Ont ensuite défilé à Koulouba, une soixantaine de leaders politiques, les représentants des organisations de la société civile, à savoir les anciens Premiers ministres, les responsables des regroupements membres du Forum de la société civile, la presse nationale (Assep, Urtel, Groupe patronal, Maison de la presse), le Conseil national des jeunes, les Ambassadeurs des pays musulmans, les membres du Haut conseil islamique du Mali, l’Eglise catholique, l’Eglise protestante, les représentants des familles fondatrices de Bamako, les chefs traditionnels et le Recotrade (Réseau des communicateurs traditionnels pour le développement).
Le président de la République a « kidnappé » des jours durant la télévision nationale à propos de cette feuille de route, considérée (trop hâtivement ?) comme un grand pas en avant dans le processus de négociation.
Mais, dans cette vaste campagne de médiatisation des résultats des pourparlers d’Alger, IBK n’est pas seul. Le Premier ministre Moussa Mara (qui a causé la perte des acquis avec sa visite à Kidal, en mai dernier) en a quasiment fait une victoire personnelle et un produit de campagne politique.
Préparer les esprits…
Mara avait entamé son tour de sensibilisation depuis ses rencontres de rupture du jeûne avec la société civile et la presse. Avec ses invités d’un après-midi, il a fait le point sur l’évolution du processus de dialogue du gouvernement avec les groupes armés depuis le jeudi 17 juillet à Alger. Mais, Mara en a surtout profité pour inviter les journalistes à fournir la bonne information, faisant ainsi allusion à la rumeur selon laquelle le gouvernement est allé à la négociation sans feuille de route. Selon lui, cette feuille de route avait été remise à la partie algérienne qui devrait la confronter à celle des groupes armés pour parvenir à un document final commun.
Moussa Mara n’a raté aucune occasion pour parler de cet accord. Il occupe, comme IBK, le haut du pavé de la télévision nationale, quasiment tous les soirs. Et depuis quelques jours, le Premier ministre a engagé la surmultipliée en initiant, comme IBK (la feuille de chou, pardon de route, sous les aisselles), un marathon de rencontres avec les institutions de la République. Il était toujours dans ce pèlerinage au moment où nous mettions sous presse.
Pourquoi autant de tapage pour une feuille de route alors même que les négociations proprement dites vont démarrer, en principe, le 17 août ?

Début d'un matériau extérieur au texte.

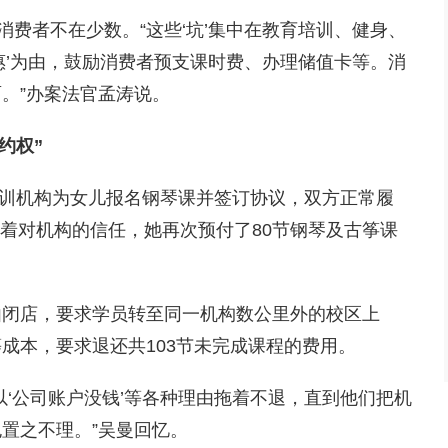
费者不在少数。“这些‘坑’集中在教育培训、健身、
惠’为由，鼓励消费者预支课时费、办理储值卡等。消
。”办案法官孟涛说。
约权”
培训机构为女儿报名钢琴课并签订协议，双方正常履
，抱着对机构的信任，她再次预付了80节钢琴及古筝课
为由闭店，要求学员转至同一机构数公里外的校区上
成本，要求退还共103节未完成课程的费用。
‘公司账户没钱’等各种理由拖着不退，直到他们把机
置之不理。”吴曼回忆。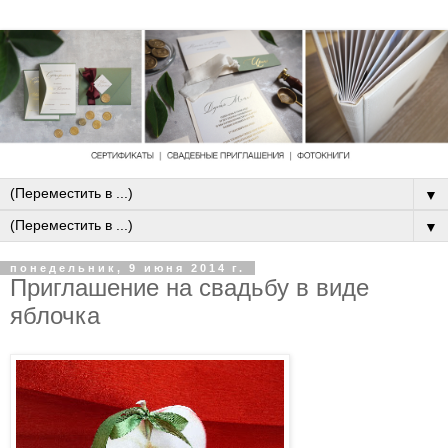
▼
▼
понедельник, 9 июня 2014 г.
Приглашение на свадьбу в виде
яблочка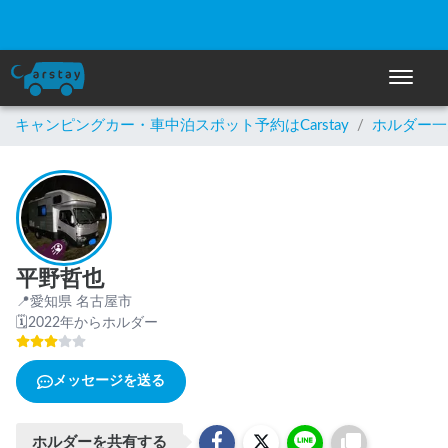
ナビゲー
キャンピングカー・車中泊スポット予約はCarstay
/
ホルダー一
平野哲也
📍
愛知県 名古屋市
🗓
2022年からホルダー
メッセージを送る
ホルダーを共有する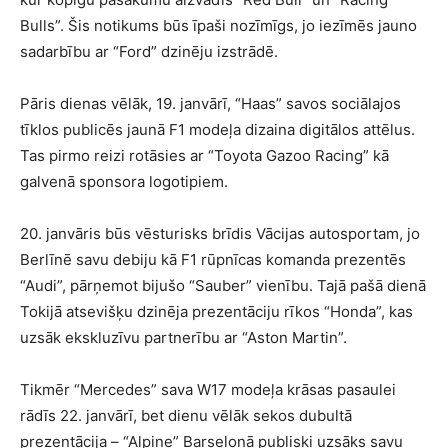
Bulls”. Šis notikums būs īpaši nozīmīgs, jo iezīmēs jauno
sadarbību ar “Ford” dzinēju izstrādē.
Pāris dienas vēlāk, 19. janvārī, “Haas” savos sociālajos
tīklos publicēs jaunā F1 modeļa dizaina digitālos attēlus.
Tas pirmo reizi rotāsies ar “Toyota Gazoo Racing” kā
galvenā sponsora logotipiem.
20. janvāris būs vēsturisks brīdis Vācijas autosportam, jo
Berlīnē savu debiju kā F1 rūpnīcas komanda prezentēs
“Audi”, pārņemot bijušo “Sauber” vienību. Tajā pašā dienā
Tokijā atsevišķu dzinēja prezentāciju rīkos “Honda”, kas
uzsāk ekskluzīvu partnerību ar “Aston Martin”.
Tikmēr “Mercedes” sava W17 modeļa krāsas pasaulei
rādīs 22. janvārī, bet dienu vēlāk sekos dubultā
prezentācija – “Alpine” Barselonā publiski uzsāks savu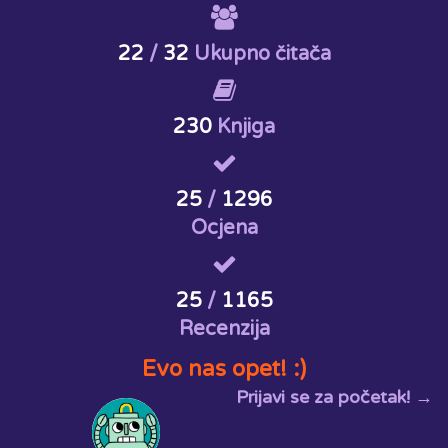
22
/
32
Ukupno čitača
230
Knjiga
25
/
1296
Ocjena
25
/
1165
Recenzija
Evo nas opet! :)
Prijavi se za početak! →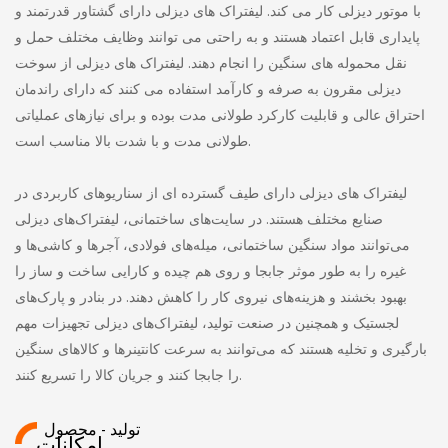
با موتور دیزلی کار می کند. لیفتراک های دیزلی دارای گشتاور قدرتمند و
پایداری قابل اعتماد هستند و به راحتی می توانند وظایف مختلف حمل و
نقل محموله های سنگین را انجام دهند. لیفتراک های دیزلی از سوخت
دیزلی مقرون به صرفه و کارآمد استفاده می کنند که دارای راندمان
احتراق عالی و قابلیت کارکرد طولانی مدت بوده و برای نیازهای عملیاتی
طولانی مدت و با شدت بالا مناسب است.
لیفتراک های دیزلی دارای طیف گسترده ای از سناریوهای کاربردی در
صنایع مختلف هستند. در سایت‌های ساختمانی، لیفتراک‌های دیزلی
می‌توانند مواد سنگین ساختمانی، میله‌های فولادی، آجرها و کاشی‌ها و
غیره را به طور موثر جابجا و روی هم چیده و کارایی ساخت و ساز را
بهبود بخشند و هزینه‌های نیروی کار را کاهش دهند. در بنادر و پارک‌های
لجستیک و همچنین در صنعت تولید، لیفتراک‌های دیزلی تجهیزات مهم
بارگیری و تخلیه هستند که می‌توانند به سرعت کانتینرها و کالاهای سنگین
را جابجا کنند و جریان کالا را تسریع کنند.
تولید - محصول
امکانات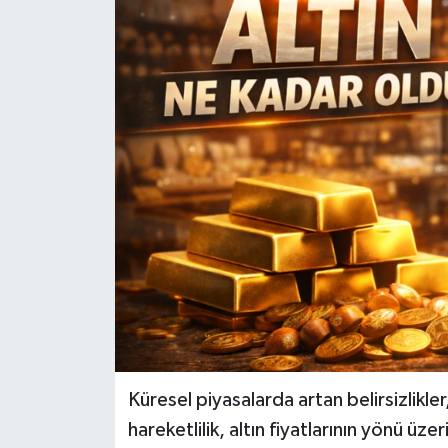
Küresel piyasalarda artan belirsizlikler
hareketlilik, altın fiyatlarının yönü üz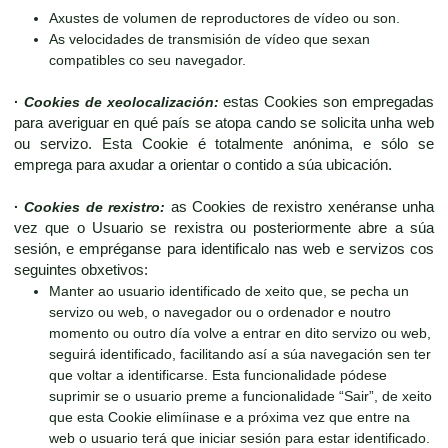
Axustes de volumen de reproductores de vídeo ou son.
As velocidades de transmisión de vídeo que sexan
compatibles co seu navegador.
·
Cookies de xeolocalización:
estas Cookies son empregadas
para averiguar en qué país se atopa cando se solicita unha web
ou servizo. Esta Cookie é totalmente anónima, e sólo se
emprega para axudar a orientar o contido a súa ubicación.
·
Cookies de rexistro:
as Cookies de rexistro xenéranse unha
vez que o Usuario se rexistra ou posteriormente abre a súa
sesión, e empréganse para identificalo nas web e servizos cos
seguintes obxetivos:
Manter ao usuario identificado de xeito que, se pecha un
servizo ou web, o navegador ou o ordenador e noutro
momento ou outro día volve a entrar en dito servizo ou web,
seguirá identificado, facilitando así a súa navegación sen ter
que voltar a identificarse. Esta funcionalidade pódese
suprimir se o usuario preme a funcionalidade “Sair”, de xeito
que esta Cookie elimíinase e a próxima vez que entre na
web o usuario terá que iniciar sesión para estar identificado.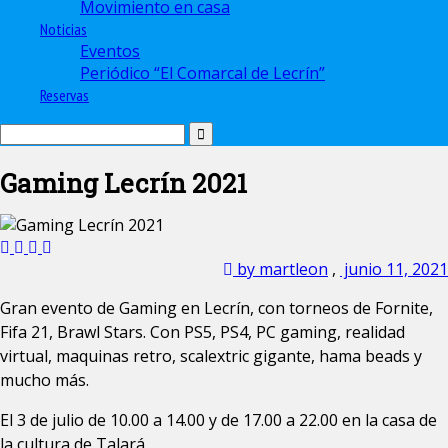
Movimiento en casa
Noticias
Eventos
Periódico “El Comarcal de Lecrín”
Reservas
Gaming Lecrín 2021
by martleon
,
junio 11, 2021
Gran evento de Gaming en Lecrín, con torneos de Fornite,
Fifa 21, Brawl Stars. Con PS5, PS4, PC gaming, realidad
virtual, maquinas retro, scalextric gigante, hama beads y
mucho más.
El 3 de julio de 10.00 a 14.00 y de 17.00 a 22.00 en la casa de
la cultura de Talará.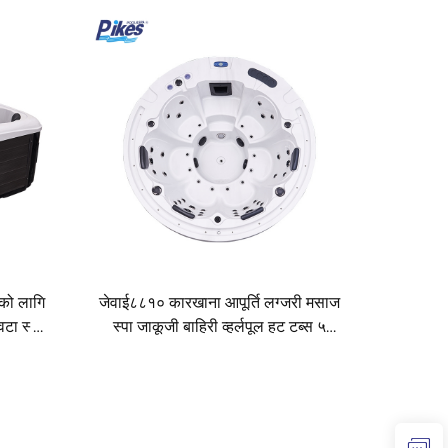
को लागि
जेवाई८८१० कारखाना आपूर्ति लग्जरी मसाज
वटा स्पा
स्पा जाकूजी बाहिरी व्हर्लपूल हट टब्स ५
जनाको लागि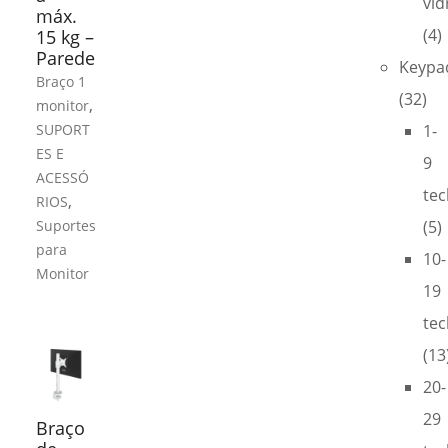
vid
máx.
(4)
15 kg –
Parede
Keypa
Braço 1
(32)
,
monitor
SUPORT
1-
ES E
9
ACESSÓ
tec
,
RIOS
Suportes
(5)
para
10-
Monitor
19
tec
(13
20-
29
Braço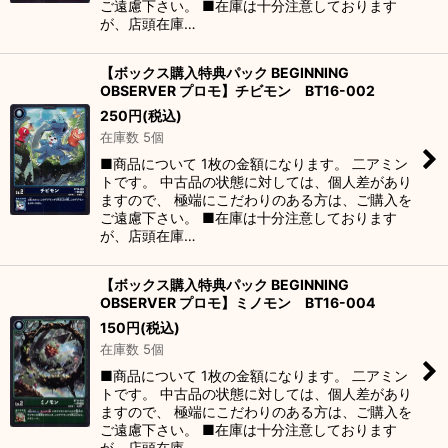
ご遠慮下さい。 ■在庫は十分注意しております
が、店頭在庫…
【ボックス購入特典パック BEGINNING
OBSERVER プロモ】チビモン BT16-002
250
円
(税込)
在庫数 5個
■商品について 1枚の金額になります。 二アミン
トです。 中古品の状態に対しては、個人差があり
ますので、 極端にこだわりのある方は、ご購入を
ご遠慮下さい。 ■在庫は十分注意しております
が、店頭在庫…
【ボックス購入特典パック BEGINNING
OBSERVER プロモ】ミノモン BT16-004
150
円
(税込)
在庫数 5個
■商品について 1枚の金額になります。 二アミン
トです。 中古品の状態に対しては、個人差があり
ますので、 極端にこだわりのある方は、ご購入を
ご遠慮下さい。 ■在庫は十分注意しております
が、店頭在庫…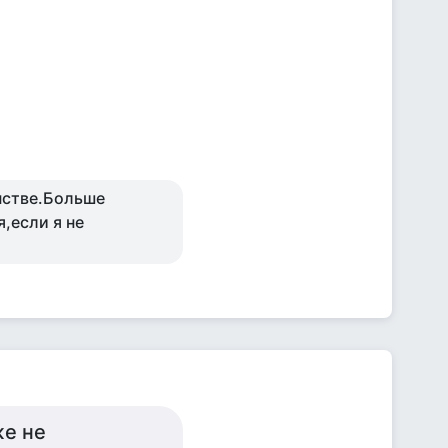
нстве.Больше
,если я не
же не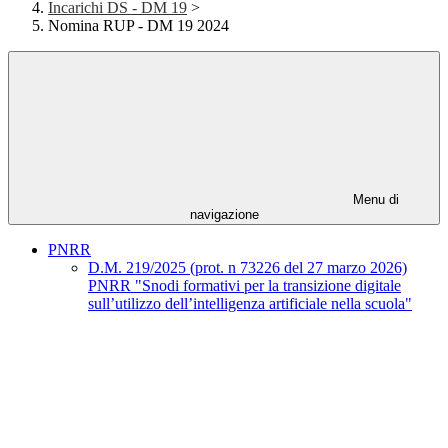
Incarichi DS - DM 19
>
Nomina RUP - DM 19 2024
Menu di
navigazione
PNRR
D.M. 219/2025 (prot. n 73226 del 27 marzo 2026)
PNRR "Snodi formativi per la transizione digitale
sull’utilizzo dell’intelligenza artificiale nella scuola"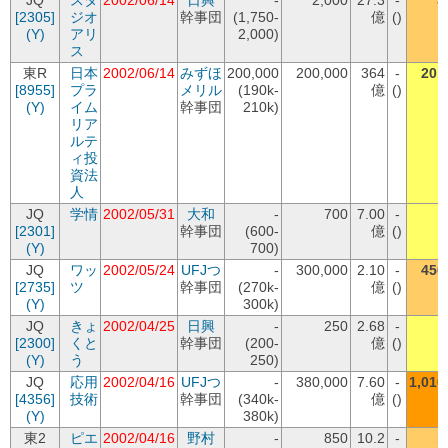
JQ
スタ
2002/06/14
日興
-
2,000
27.3
-
3
[2305]
ジオ
幹事団
(1,750-
億
()
(Y)
アリ
2,000)
ス
東R
日本
2002/06/14
みずほ
200,000
200,000
364
-
201
[8955]
プラ
メリル
(190k-
億
()
(Y)
イム
幹事団
210k)
リア
ルテ
ィ投
資法
人
JQ
学情
2002/05/31
大和
-
700
7.00
-
[2301]
幹事団
(600-
億
()
(Y)
700)
JQ
ワッ
2002/05/24
UFJつ
-
300,000
2.10
-
450
[2735]
ツ
幹事団
(270k-
億
()
(Y)
300k)
JQ
きょ
2002/04/25
日興
-
250
2.68
-
[2300]
くと
幹事団
(200-
億
()
(Y)
う
250)
JQ
応用
2002/04/16
UFJつ
-
380,000
7.60
-
1,010
[4356]
技術
幹事団
(340k-
億
()
(Y)
380k)
東2
ピエ
2002/04/16
野村
-
850
10.2
-
1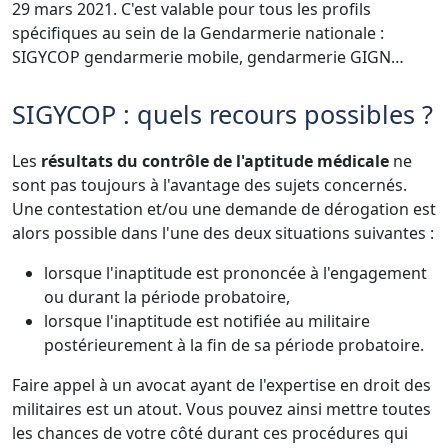
29 mars 2021. C'est valable pour tous les profils
spécifiques au sein de la Gendarmerie nationale :
SIGYCOP gendarmerie mobile, gendarmerie GIGN…
SIGYCOP : quels recours possibles ?
Les
résultats du contrôle de l'aptitude médicale
ne
sont pas toujours à l'avantage des sujets concernés.
Une contestation et/ou une demande de dérogation est
alors possible dans l'une des deux situations suivantes :
lorsque l'inaptitude est prononcée à l'engagement
ou durant la période probatoire,
lorsque l'inaptitude est notifiée au militaire
postérieurement à la fin de sa période probatoire.
Faire appel à un avocat ayant de l'expertise en droit des
militaires est un atout. Vous pouvez ainsi mettre toutes
les chances de votre côté durant ces procédures qui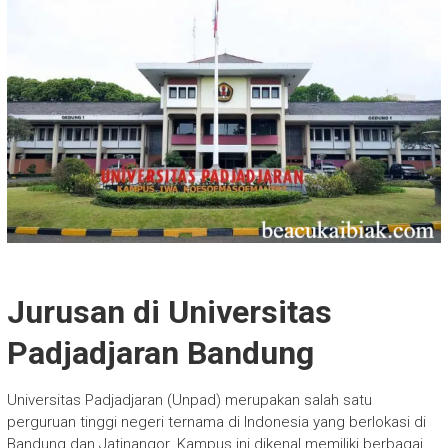
Jurusan di Universitas
Padjadjaran Bandung
Universitas Padjadjaran (Unpad) merupakan salah satu
perguruan tinggi negeri ternama di Indonesia yang berlokasi di
Bandung dan Jatinangor. Kampus ini dikenal memiliki berbagai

Beaucoup d’observateurs estiment que le président IBK est entrain de préparer les Maliens à d’éventuelles contestations face à des compromis inacceptables ou même à des compromissions qu’il pourrait être amené à faire lors des futures négociations.
Selon eux, le président de la République reste figé uniquement sur « les points non négociables » : intégrité territoriale, souveraineté nationale sur l’ensemble du territoire, laïcité de l’Etat et unicité de la nation. En un mot : pas d’indépendance, pas d’autonomie. Or, il y a beaucoup d’autres points cruciaux sur lesquels l’Etat ne devra pas fléchir face aux groupes armés : pas de statut particulier pour Kidal, pas de traitement préférentiel pour la région et ses ressortissants, nul torpillage institutionnel au détriment des autres régions, point d’islamisation régionale pour l’Azawad, etc.
Partagés entre doute et espérance, les Maliens ont hâte de savoir aujourd’hui, à quelle sauce ils seront mangés ou à quelle fête ils seront invités au soir de la signature de l’Accord définitif.